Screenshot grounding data
########################################

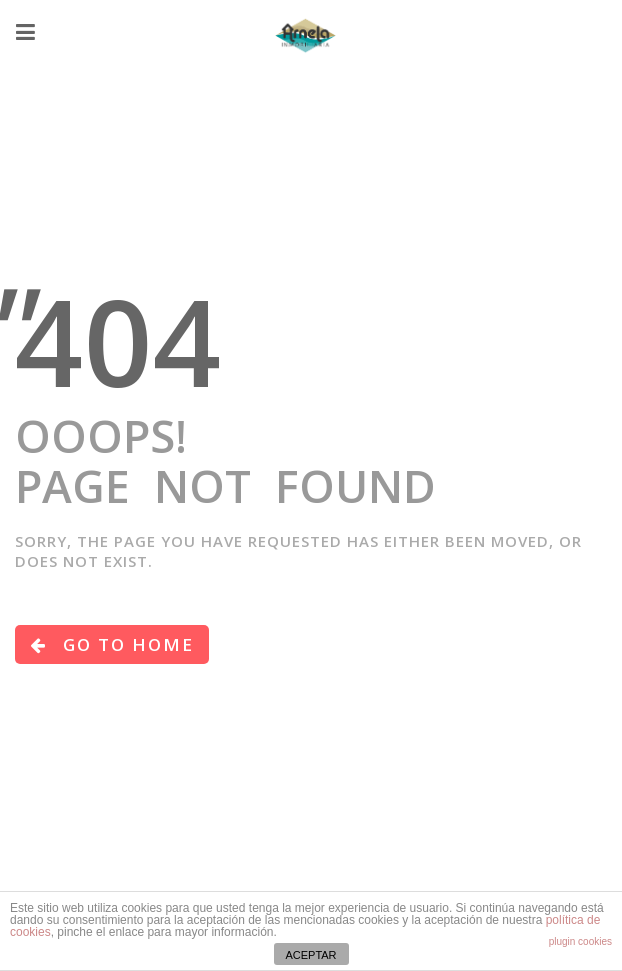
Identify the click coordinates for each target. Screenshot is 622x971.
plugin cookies (580, 941)
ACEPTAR (310, 955)
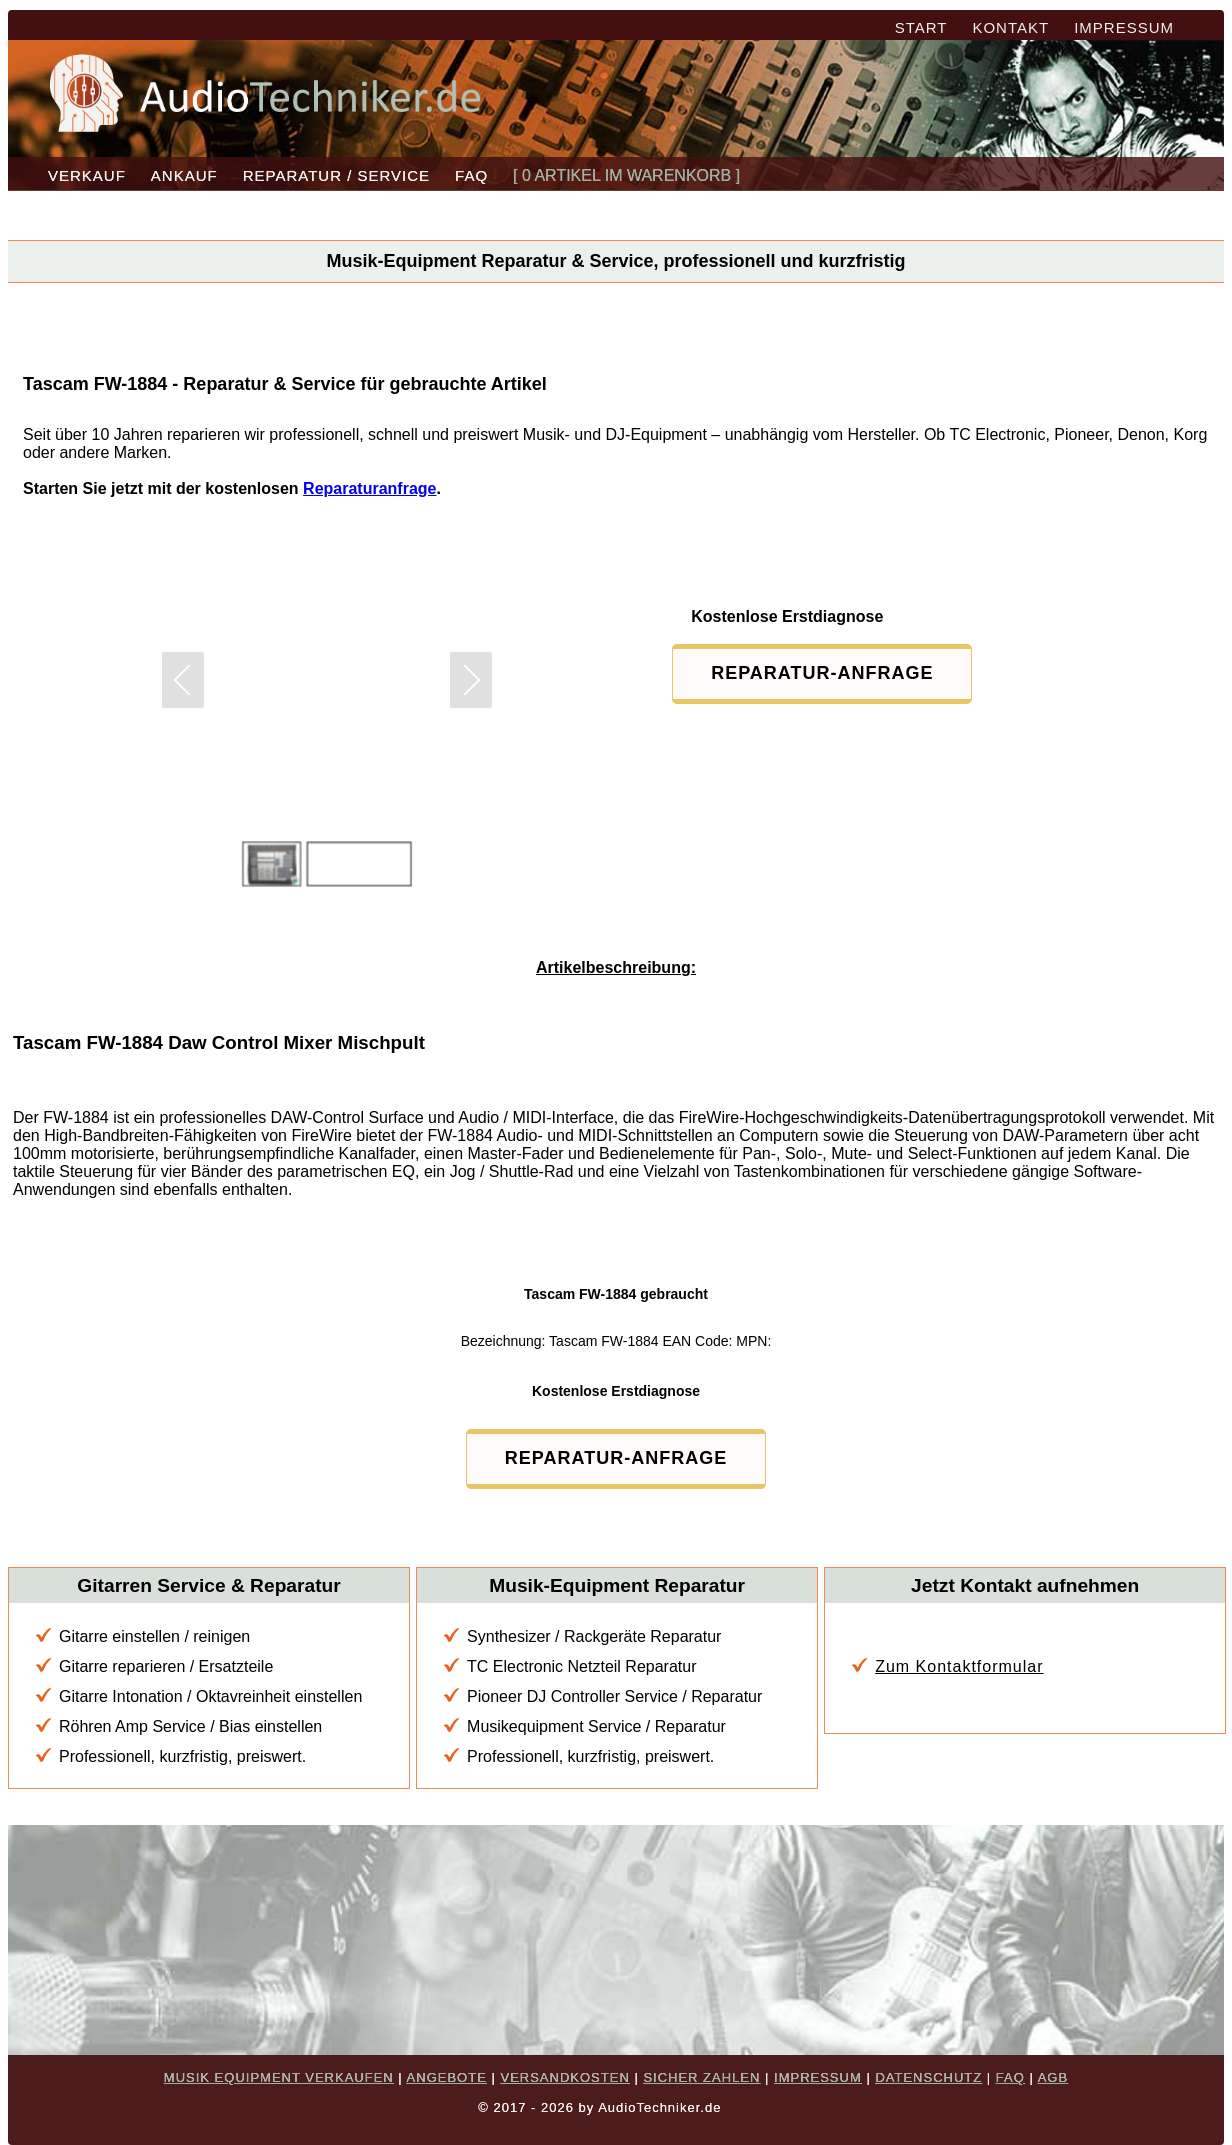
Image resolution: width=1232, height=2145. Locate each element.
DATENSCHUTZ (928, 2077)
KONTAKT (1010, 27)
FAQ (471, 175)
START (921, 27)
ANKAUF (184, 175)
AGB (1053, 2077)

########################################

- _What to work on_: Leave the pictures behind and transcribe every record above exactly.

- _Response to this task_:
Identify the click coordinates for each target. Screenshot is 622x971.
plugin cookies (580, 941)
ACEPTAR (310, 955)
Image resolution: width=1232, height=2145. Locate each element.
DATENSCHUTZ (928, 2077)
KONTAKT (1010, 27)
FAQ (471, 175)
START (921, 27)
ANKAUF (184, 175)
AGB (1053, 2077)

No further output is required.